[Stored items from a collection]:
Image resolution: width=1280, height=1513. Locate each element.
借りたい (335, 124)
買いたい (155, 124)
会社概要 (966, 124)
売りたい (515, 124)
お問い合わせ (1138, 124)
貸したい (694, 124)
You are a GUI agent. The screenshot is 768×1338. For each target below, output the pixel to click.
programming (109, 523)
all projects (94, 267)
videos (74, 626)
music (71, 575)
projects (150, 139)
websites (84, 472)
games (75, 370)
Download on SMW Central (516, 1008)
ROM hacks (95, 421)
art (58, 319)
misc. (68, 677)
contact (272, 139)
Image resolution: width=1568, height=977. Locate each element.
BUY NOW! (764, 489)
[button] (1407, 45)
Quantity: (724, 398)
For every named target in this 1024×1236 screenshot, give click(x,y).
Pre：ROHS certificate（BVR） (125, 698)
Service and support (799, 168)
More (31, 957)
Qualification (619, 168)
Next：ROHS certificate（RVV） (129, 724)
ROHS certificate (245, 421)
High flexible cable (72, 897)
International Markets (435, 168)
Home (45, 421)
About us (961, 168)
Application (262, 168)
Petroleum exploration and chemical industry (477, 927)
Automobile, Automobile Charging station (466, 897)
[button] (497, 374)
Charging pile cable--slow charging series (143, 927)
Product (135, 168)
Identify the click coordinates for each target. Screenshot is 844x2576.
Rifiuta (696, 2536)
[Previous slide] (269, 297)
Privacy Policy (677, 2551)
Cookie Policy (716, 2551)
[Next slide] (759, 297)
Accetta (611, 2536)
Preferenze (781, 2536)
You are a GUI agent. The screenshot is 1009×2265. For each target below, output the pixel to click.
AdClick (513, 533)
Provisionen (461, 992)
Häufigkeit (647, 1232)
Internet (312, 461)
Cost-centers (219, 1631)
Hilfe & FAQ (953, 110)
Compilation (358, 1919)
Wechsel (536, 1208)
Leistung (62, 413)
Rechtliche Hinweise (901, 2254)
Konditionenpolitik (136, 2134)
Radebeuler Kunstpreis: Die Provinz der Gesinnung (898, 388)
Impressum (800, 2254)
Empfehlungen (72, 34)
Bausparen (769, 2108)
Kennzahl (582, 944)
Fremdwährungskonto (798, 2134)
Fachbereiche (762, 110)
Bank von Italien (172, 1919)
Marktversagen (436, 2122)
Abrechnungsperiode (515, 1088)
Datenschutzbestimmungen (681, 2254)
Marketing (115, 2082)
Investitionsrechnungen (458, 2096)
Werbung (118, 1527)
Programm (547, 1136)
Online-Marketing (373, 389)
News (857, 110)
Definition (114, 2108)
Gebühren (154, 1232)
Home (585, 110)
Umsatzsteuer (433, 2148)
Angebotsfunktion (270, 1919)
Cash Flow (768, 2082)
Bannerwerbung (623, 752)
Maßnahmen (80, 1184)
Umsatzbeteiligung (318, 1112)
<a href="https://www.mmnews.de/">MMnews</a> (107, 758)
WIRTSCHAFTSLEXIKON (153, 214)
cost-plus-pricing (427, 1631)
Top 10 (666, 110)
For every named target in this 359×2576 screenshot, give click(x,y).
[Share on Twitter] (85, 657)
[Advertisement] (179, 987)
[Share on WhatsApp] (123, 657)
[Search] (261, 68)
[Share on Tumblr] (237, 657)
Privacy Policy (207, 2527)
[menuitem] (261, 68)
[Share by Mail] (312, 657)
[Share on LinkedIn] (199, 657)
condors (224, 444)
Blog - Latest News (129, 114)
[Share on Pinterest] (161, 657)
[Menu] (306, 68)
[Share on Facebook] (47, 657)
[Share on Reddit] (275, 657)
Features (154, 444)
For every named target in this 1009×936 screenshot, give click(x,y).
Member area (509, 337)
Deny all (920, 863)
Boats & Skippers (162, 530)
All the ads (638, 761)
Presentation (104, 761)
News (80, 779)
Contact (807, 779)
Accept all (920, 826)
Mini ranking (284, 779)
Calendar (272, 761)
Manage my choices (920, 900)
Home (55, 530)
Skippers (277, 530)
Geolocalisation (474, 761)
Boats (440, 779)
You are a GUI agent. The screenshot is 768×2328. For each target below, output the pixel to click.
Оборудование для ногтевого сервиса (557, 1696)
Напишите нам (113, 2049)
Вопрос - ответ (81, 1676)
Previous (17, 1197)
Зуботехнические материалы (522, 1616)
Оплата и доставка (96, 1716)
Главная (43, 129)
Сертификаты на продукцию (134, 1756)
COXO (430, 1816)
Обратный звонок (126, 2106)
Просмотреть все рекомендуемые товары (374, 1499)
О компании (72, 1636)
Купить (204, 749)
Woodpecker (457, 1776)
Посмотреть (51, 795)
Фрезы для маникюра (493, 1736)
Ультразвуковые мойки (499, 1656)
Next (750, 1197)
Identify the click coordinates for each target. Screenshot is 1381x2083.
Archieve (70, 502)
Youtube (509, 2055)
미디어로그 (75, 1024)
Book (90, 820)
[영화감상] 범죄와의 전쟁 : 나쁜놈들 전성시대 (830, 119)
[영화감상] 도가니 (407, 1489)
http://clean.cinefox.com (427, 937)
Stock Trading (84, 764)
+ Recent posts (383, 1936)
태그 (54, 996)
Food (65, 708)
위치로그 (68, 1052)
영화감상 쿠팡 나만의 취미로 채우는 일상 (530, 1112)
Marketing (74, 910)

[Aim of the exercise]: All of the data must be written out again, exactly as it stands.

[Task output]:
Image resolution: width=1280, height=1513. Locate each element.
借りたい (335, 124)
買いたい (155, 124)
会社概要 (966, 124)
売りたい (515, 124)
お問い合わせ (1138, 124)
貸したい (694, 124)
You are a GUI agent. The screenshot is 768×1338. For each target below, output the pixel to click.
programming (109, 523)
all projects (94, 267)
videos (74, 626)
music (71, 575)
projects (150, 139)
websites (84, 472)
games (75, 370)
Download on SMW Central (516, 1008)
ROM hacks (95, 421)
art (58, 319)
misc. (68, 677)
contact (272, 139)
Image resolution: width=1568, height=977. Locate each element.
BUY NOW! (764, 489)
[button] (1407, 45)
Quantity: (724, 398)
For every named target in this 1024×1236 screenshot, give click(x,y).
Pre：ROHS certificate（BVR） (125, 698)
Service and support (799, 168)
More (31, 957)
Qualification (619, 168)
Next：ROHS certificate（RVV） (129, 724)
ROHS certificate (245, 421)
High flexible cable (72, 897)
International Markets (435, 168)
Home (45, 421)
About us (961, 168)
Application (262, 168)
Petroleum exploration and chemical industry (477, 927)
Automobile, Automobile Charging station (466, 897)
[button] (497, 374)
Charging pile cable--slow charging series (143, 927)
Product (135, 168)
Identify the click coordinates for each target. Screenshot is 844x2576.
Rifiuta (696, 2536)
[Previous slide] (269, 297)
Privacy Policy (677, 2551)
Cookie Policy (716, 2551)
[Next slide] (759, 297)
Accetta (611, 2536)
Preferenze (781, 2536)
You are a GUI agent. The screenshot is 1009×2265. For each target below, output the pixel to click.
AdClick (513, 533)
Provisionen (461, 992)
Häufigkeit (647, 1232)
Internet (312, 461)
Cost-centers (219, 1631)
Hilfe & FAQ (953, 110)
Compilation (358, 1919)
Wechsel (536, 1208)
Leistung (62, 413)
Rechtliche Hinweise (901, 2254)
Konditionenpolitik (136, 2134)
Radebeuler Kunstpreis: Die Provinz der Gesinnung (898, 388)
Impressum (800, 2254)
Empfehlungen (72, 34)
Bausparen (769, 2108)
Kennzahl (582, 944)
Fremdwährungskonto (798, 2134)
Fachbereiche (762, 110)
Bank von Italien (172, 1919)
Marktversagen (436, 2122)
Abrechnungsperiode (515, 1088)
Datenschutzbestimmungen (681, 2254)
Marketing (115, 2082)
Investitionsrechnungen (458, 2096)
Werbung (118, 1527)
Programm (547, 1136)
Online-Marketing (373, 389)
News (857, 110)
Definition (114, 2108)
Gebühren (154, 1232)
Home (585, 110)
Umsatzsteuer (433, 2148)
Angebotsfunktion (270, 1919)
Cash Flow (768, 2082)
Bannerwerbung (623, 752)
Maßnahmen (80, 1184)
Umsatzbeteiligung (318, 1112)
<a href="https://www.mmnews.de/">MMnews</a> (107, 758)
WIRTSCHAFTSLEXIKON (153, 214)
cost-plus-pricing (427, 1631)
Top 10 (666, 110)
For every named target in this 359×2576 screenshot, give click(x,y).
[Share on Twitter] (85, 657)
[Advertisement] (179, 987)
[Share on WhatsApp] (123, 657)
[Search] (261, 68)
[Share on Tumblr] (237, 657)
Privacy Policy (207, 2527)
[menuitem] (261, 68)
[Share by Mail] (312, 657)
[Share on LinkedIn] (199, 657)
condors (224, 444)
Blog - Latest News (129, 114)
[Share on Pinterest] (161, 657)
[Menu] (306, 68)
[Share on Facebook] (47, 657)
[Share on Reddit] (275, 657)
Features (154, 444)
For every named target in this 1009×936 screenshot, give click(x,y).
Member area (509, 337)
Deny all (920, 863)
Boats & Skippers (162, 530)
All the ads (638, 761)
Presentation (104, 761)
News (80, 779)
Contact (807, 779)
Accept all (920, 826)
Mini ranking (284, 779)
Calendar (272, 761)
Manage my choices (920, 900)
Home (55, 530)
Skippers (277, 530)
Geolocalisation (474, 761)
Boats (440, 779)
You are a GUI agent. The screenshot is 768×2328. For each target below, output the pixel to click.
Оборудование для ногтевого сервиса (557, 1696)
Напишите нам (113, 2049)
Вопрос - ответ (81, 1676)
Previous (17, 1197)
Зуботехнические материалы (522, 1616)
Оплата и доставка (96, 1716)
Главная (43, 129)
Сертификаты на продукцию (134, 1756)
COXO (430, 1816)
Обратный звонок (126, 2106)
Просмотреть все рекомендуемые товары (374, 1499)
О компании (72, 1636)
Купить (204, 749)
Woodpecker (457, 1776)
Посмотреть (51, 795)
Фрезы для маникюра (493, 1736)
Ультразвуковые мойки (499, 1656)
Next (750, 1197)
Identify the click coordinates for each target. Screenshot is 1381x2083.
Archieve (70, 502)
Youtube (509, 2055)
미디어로그 (75, 1024)
Book (90, 820)
[영화감상] 범죄와의 전쟁 : 나쁜놈들 전성시대 (830, 119)
[영화감상] 도가니 (407, 1489)
http://clean.cinefox.com (427, 937)
Stock Trading (84, 764)
+ Recent posts (383, 1936)
태그 (54, 996)
Food (65, 708)
위치로그 (68, 1052)
영화감상 쿠팡 나만의 취미로 채우는 일상 (530, 1112)
Marketing (74, 910)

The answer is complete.